Mourão defende adaptação da pecuária para cumprir meta da COP26

O vice-presidente Hamilton Mourão (PRTB) disse, na manhã desta quarta-feira (3/11), que o Brasil está empenhado no compromisso de reduzir 30% das emissões de metano até 2030, conforme anunciado na abertura da Conferência das Nações Unidas para Mudanças Climáticas (COP26).

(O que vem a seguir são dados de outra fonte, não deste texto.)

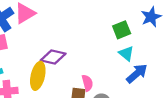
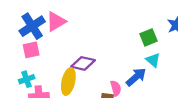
blue arrow: (137, 73) -> (136, 77), moved

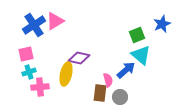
pink square: (31, 50) -> (26, 54), moved
cyan triangle: (153, 60) -> (141, 55), size x1.5

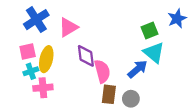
pink triangle: (55, 21) -> (68, 27), moved
purple diamond: (79, 58) -> (86, 56), turned 70
yellow ellipse: (66, 74) -> (46, 59), moved
pink semicircle: (108, 80) -> (102, 71), moved, size x1.5

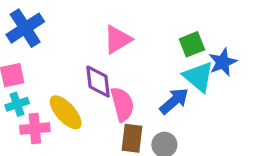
blue star: (177, 18) -> (223, 62), moved
pink triangle: (68, 27) -> (117, 39), moved
yellow ellipse: (46, 59) -> (66, 112), moved, turned -55

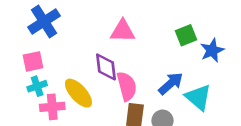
pink triangle: (117, 39) -> (123, 31), turned 32
cyan triangle: (198, 77) -> (198, 97), moved

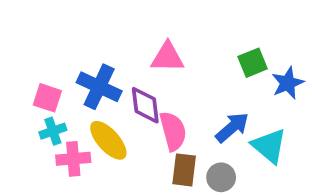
blue cross: (44, 21) -> (99, 87), moved, turned -32
pink square: (33, 61) -> (47, 98), turned 30

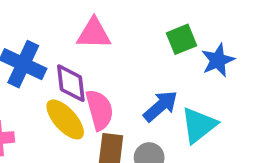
yellow ellipse: (108, 140) -> (65, 119), moved
cyan triangle: (269, 146) -> (199, 125), turned 42

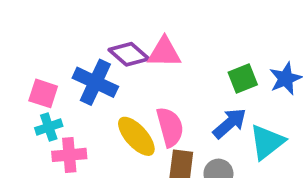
green square: (182, 39) -> (243, 78), moved
purple diamond: (71, 83) -> (129, 54), moved, turned -42

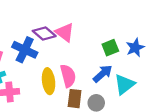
pink triangle: (164, 52) -> (65, 32), turned 36
yellow ellipse: (136, 136) -> (49, 81), turned 35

O general defendeu que segmentos da pecuária se planejem e se adaptem para que a meta possa ser concluída.

“Brasil está empenhado, o governo brasileiro, representando o Estado brasileiro. Porque é uma questão de Estado isso aí, não é só nosso governo que vai ter que encarar esse problema de frente […]. O Brasil está fazendo a parte dele nesse sentido”, disse o presidente do Conselho Nacional da Amazônia Legal (Cnal).

Questionado sobre a resistência de setores da agricultura quanto à ambiciosa promessa, Mourão frisou que as atividades pecuárias, como maiores responsáveis pelas emissões, devem se adaptar como for necessário.

“A questão do metano está ligada aos excrementos da pecuária, principalmente, porque nós temos um rebanho bovino enorme. Vai ter que haver uma adaptação e um planejamento pra isso. Já existem empresas que fazem a mitigação dos dejetos do gado”, assegurou.

Mourão lembrou que os próprios militares têm experiência no assunto. “Nós mesmos, nos nossos quartéis, quando éramos um Exército quase todo a cavalo, a gente fazia isso. Então, existe um know-how e é só todo mundo se adaptar para a mitigação”, disse o vice-presidente.

“Tem recursos envolvidos, da ordem de US$ 12 bilhões, para auxiliar os países nesse processo. Tem um prazo até 2030, para irmos nos adaptando. Grande parte dos produtores já trabalha no sentido de fazer a coleta dos dejetos e, consequentemente, a queima dos mesmos, de forma que não contamine a atmosfera”, completou.

Promessa em Glasgow

Os governos de cerca de 100 países, incluindo o Brasil e alguns dos maiores emissores do planeta, firmaram o compromisso de reduzir 30% do metano até 2030. Esse é um dos gases que mais contribuem para o aumento da temperatura do planeta. O acerto foi feito na Conferência das Nações Unidas para Mudanças Climáticas (COP26), em Glasgow, na Escócia.

A meta foi defendida pelo presidente americano, Joe Biden, um dos principais defensores da iniciativa, em discurso na conferência.“Nós precisamos agir para reduzir nossas emissões de metano, o mais rápido possível. Juntos, estamos nos comprometendo em reduzir nossas emissões em 30% até 2030. Hoje, nações responsáveis por cerca da metade de todas as emissões de metano no mundo assinaram esse acordo e ele fará uma grande diferença”, afirmou Biden.

Segundo o gestor estadunidense, essa é uma das coisas mais importantes que os líderes podem fazer nessa década para alcançar a meta de limitar o aquecimento global em 1,5°C. Apesar de reunir nações responsáveis por metade de todas emissões globais de metano, o compromisso não foi assinado por Índia, China e Rússia, apontados como os três países que mais difundem o gás no planeta.